Symptoms of High Homocysteine Levels
Elevated Homocysteine Levels are not known to directly contribute to any adverse health symptoms, though Vitamin B12 Deficiency (which leads to an increase in Homocysteine Levels) is associated with symptoms such as dizziness, fatigue, and pale skin. There are some medical issues which are related to Elevated Homocysteine, though it's likely not the root cause of them. These conditions include Alzheimers, Dementia, Stroke, Coronary Artery Disease, Heart Attack, Blood Clots, Atherosclerosis, and Osteoporosis.
What Leads to Increased Homocysteine Levels?
While the body's internal mechanisms have an impact on your Homocysteine Concentrations, there are other factors associated with diet and medication which affect Homocysteine Levels. If your Folic Acid Intake is less than 400 mcg daily your risk of High Homocysteine Levels increases. Regular coffee drinkers are more likely to test positive for elevated Homocysteine Levels, as are individuals that suffer high levels of stress. Stress increases Homocysteine Concentrations because it leads to the increased release of norepinephrine and epinephrine, both of which borrow methyl groups from methionine. If you're under a lot of stress, you should strongly consider increasing your Folic Acid intake. Thyroid Deficiency can also lead to increased Homocysteine, as well as psoriasis and kidney disease.
How Are Homocysteine Levels Evaluated?
Homocysteine Levels can be analyzed via blood test. While these blood tests aren't commonly performed, they can be beneficial for certain at-risk patients. Individuals at elevated risk for Heart Disease are sometimes tested for underlying Homocysteine Concentrations. The normal range for Homocysteine is from 4.4-10.8 umol/l.
What Can Be Done to Regulate Homocysteine Levels More Effectively?
The best ways to control Homocysteine are to manage stress and eat lots of foods high in B Vitamins. Some great options for folic acid include folate derived from beans, orange juice, and green vegetables. A quality multivitamin is a smart choice to shore up any B-Vitamin Deficiency caused by diet.
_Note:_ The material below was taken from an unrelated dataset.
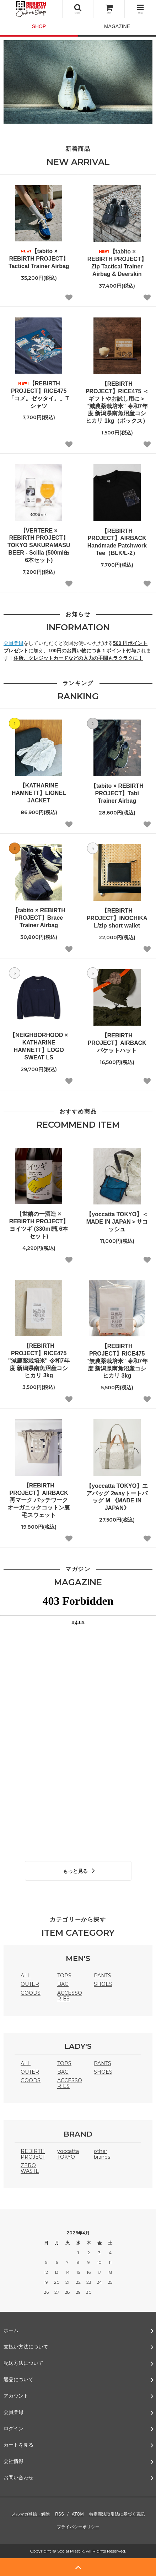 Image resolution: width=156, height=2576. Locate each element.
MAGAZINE (117, 26)
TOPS (64, 1975)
You should choose a supplement which provides at least 400mcg of folic acid. You may also opt to reduce your consumption of animal protein to control your Homocysteine Levels. Many have found it highly beneficial to take a day or two off per week from meat consumption, or simply limit your daily intake of animal protein.
While there's little evidence that Homocysteine Levels lead to negative health outcomes among patients, controlling your Homocysteine Concentrations does have ancillary benefits because these changes do reduce your risk factors for other conditions which can negatively impact your health, even though the reduction in Homocysteine Levels may be an arbitrary benefit.